> [Assignment]
Using the listing below, keep only the lines with the word "products" and copy them.

::::::

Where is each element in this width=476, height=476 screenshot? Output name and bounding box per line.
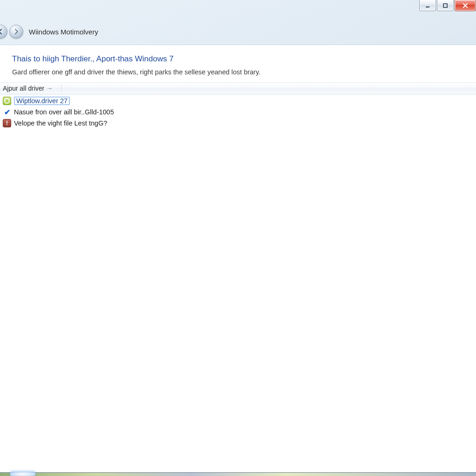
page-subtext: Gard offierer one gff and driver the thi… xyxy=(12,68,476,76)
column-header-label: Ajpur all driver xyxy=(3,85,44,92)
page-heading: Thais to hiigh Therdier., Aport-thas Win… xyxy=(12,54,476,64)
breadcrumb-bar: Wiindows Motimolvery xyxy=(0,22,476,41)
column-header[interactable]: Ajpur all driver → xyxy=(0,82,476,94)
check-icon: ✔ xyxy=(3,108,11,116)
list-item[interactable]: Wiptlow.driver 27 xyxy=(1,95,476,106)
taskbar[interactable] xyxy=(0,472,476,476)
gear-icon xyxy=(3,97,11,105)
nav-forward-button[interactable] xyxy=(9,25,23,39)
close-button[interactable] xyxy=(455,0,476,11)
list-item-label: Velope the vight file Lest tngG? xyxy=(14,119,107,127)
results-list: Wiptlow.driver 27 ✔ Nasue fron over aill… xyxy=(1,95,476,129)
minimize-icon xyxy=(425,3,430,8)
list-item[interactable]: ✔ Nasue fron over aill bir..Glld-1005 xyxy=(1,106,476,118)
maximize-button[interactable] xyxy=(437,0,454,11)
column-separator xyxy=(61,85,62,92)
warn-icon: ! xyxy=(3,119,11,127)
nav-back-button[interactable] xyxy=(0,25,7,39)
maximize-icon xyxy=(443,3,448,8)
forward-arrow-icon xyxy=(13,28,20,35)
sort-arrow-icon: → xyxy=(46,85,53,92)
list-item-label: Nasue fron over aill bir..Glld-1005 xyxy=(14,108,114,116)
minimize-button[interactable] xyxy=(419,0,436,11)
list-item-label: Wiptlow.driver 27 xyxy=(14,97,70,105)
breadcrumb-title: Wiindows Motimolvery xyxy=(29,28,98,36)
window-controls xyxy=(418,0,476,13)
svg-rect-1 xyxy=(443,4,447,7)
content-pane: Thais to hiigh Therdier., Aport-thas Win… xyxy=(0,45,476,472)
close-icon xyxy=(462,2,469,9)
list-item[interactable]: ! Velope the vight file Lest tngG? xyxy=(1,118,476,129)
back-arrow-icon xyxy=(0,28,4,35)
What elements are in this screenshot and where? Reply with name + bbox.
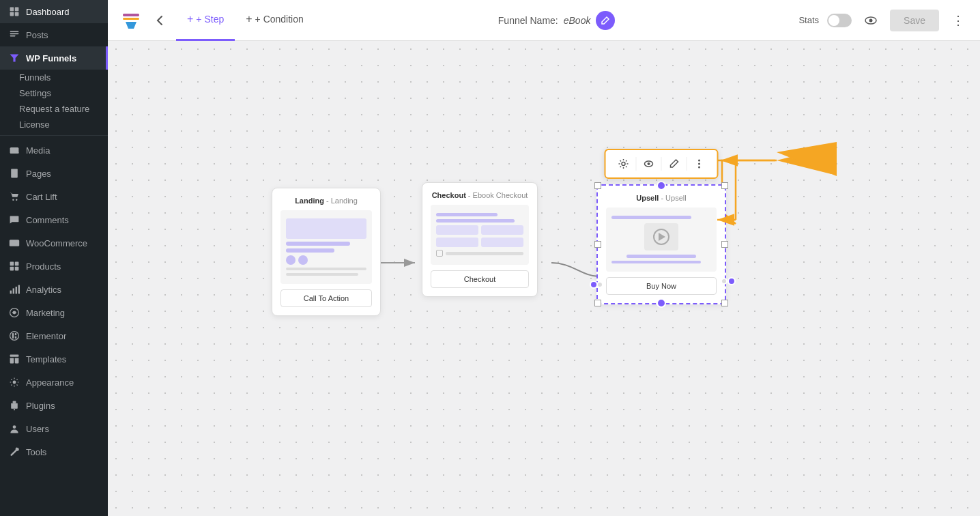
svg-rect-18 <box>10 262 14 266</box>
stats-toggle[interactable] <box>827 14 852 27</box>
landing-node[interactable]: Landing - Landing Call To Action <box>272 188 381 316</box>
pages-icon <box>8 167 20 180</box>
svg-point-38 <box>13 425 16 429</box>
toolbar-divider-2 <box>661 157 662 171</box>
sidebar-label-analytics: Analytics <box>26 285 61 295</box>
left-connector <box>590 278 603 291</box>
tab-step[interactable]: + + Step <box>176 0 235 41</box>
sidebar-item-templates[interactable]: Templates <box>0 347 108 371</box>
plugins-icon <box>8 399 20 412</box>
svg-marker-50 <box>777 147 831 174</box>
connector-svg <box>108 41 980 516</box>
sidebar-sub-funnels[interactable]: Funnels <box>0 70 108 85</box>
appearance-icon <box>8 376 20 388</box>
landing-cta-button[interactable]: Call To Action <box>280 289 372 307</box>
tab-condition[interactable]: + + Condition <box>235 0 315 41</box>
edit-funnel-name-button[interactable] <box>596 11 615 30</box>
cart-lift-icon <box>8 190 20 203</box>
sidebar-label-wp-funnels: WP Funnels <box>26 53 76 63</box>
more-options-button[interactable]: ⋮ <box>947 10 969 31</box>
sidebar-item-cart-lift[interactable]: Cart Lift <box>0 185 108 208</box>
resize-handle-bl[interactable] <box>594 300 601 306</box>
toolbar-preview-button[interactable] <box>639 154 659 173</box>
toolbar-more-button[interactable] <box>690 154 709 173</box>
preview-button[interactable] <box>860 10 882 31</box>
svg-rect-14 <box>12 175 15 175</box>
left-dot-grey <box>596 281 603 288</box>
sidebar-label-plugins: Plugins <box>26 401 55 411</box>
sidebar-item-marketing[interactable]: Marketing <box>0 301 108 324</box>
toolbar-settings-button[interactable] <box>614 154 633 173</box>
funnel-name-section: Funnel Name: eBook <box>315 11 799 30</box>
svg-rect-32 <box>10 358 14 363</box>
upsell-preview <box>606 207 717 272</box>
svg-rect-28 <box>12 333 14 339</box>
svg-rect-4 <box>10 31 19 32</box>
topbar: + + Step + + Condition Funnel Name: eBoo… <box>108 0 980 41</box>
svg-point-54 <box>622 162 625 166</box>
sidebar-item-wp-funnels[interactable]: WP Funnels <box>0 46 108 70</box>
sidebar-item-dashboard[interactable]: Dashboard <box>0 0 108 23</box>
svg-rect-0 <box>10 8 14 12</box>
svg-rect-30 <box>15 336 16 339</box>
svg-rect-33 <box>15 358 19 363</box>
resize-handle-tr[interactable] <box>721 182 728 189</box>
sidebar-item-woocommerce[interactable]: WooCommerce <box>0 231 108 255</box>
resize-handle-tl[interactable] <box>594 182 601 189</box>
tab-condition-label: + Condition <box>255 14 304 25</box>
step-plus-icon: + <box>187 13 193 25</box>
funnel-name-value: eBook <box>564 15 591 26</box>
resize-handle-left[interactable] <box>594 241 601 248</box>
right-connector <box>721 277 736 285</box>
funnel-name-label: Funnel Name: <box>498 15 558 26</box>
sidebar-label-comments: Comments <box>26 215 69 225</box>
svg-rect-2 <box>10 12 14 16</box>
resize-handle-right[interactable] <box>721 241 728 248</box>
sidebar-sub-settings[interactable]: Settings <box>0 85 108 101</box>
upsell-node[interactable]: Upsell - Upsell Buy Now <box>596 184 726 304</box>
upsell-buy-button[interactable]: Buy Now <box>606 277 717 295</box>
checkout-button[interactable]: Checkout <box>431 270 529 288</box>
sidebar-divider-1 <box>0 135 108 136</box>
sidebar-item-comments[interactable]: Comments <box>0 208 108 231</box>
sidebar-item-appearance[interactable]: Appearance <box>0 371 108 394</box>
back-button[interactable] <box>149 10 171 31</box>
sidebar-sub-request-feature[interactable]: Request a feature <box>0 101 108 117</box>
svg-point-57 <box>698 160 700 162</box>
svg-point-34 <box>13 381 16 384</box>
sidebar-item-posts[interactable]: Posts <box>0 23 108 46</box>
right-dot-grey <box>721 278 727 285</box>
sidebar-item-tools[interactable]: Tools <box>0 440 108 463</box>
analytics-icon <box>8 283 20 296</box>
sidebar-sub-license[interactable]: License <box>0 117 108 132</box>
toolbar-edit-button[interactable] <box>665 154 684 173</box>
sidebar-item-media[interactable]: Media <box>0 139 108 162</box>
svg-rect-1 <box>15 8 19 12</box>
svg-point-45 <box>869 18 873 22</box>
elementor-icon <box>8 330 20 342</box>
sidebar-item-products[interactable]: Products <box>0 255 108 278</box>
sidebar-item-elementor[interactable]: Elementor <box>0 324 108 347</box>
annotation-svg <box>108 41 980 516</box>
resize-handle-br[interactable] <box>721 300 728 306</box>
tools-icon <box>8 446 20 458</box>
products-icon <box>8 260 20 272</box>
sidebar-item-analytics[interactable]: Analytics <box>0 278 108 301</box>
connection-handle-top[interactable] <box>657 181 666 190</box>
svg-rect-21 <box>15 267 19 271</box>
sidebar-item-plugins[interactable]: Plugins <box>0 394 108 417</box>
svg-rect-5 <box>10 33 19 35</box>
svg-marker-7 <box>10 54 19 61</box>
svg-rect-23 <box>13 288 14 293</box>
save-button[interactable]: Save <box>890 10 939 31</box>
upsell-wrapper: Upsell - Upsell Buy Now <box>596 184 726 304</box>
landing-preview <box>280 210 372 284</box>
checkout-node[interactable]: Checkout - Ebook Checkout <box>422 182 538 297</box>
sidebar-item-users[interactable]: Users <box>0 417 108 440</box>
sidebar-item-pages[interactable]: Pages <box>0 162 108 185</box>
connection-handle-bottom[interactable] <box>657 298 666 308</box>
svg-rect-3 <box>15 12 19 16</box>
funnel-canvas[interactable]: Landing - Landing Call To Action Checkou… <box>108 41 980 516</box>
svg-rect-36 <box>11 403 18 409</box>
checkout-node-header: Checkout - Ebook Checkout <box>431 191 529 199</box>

::::::

> [Task output]
sidebar-item-products[interactable]: Products <box>0 255 108 278</box>
products-icon <box>8 260 20 272</box>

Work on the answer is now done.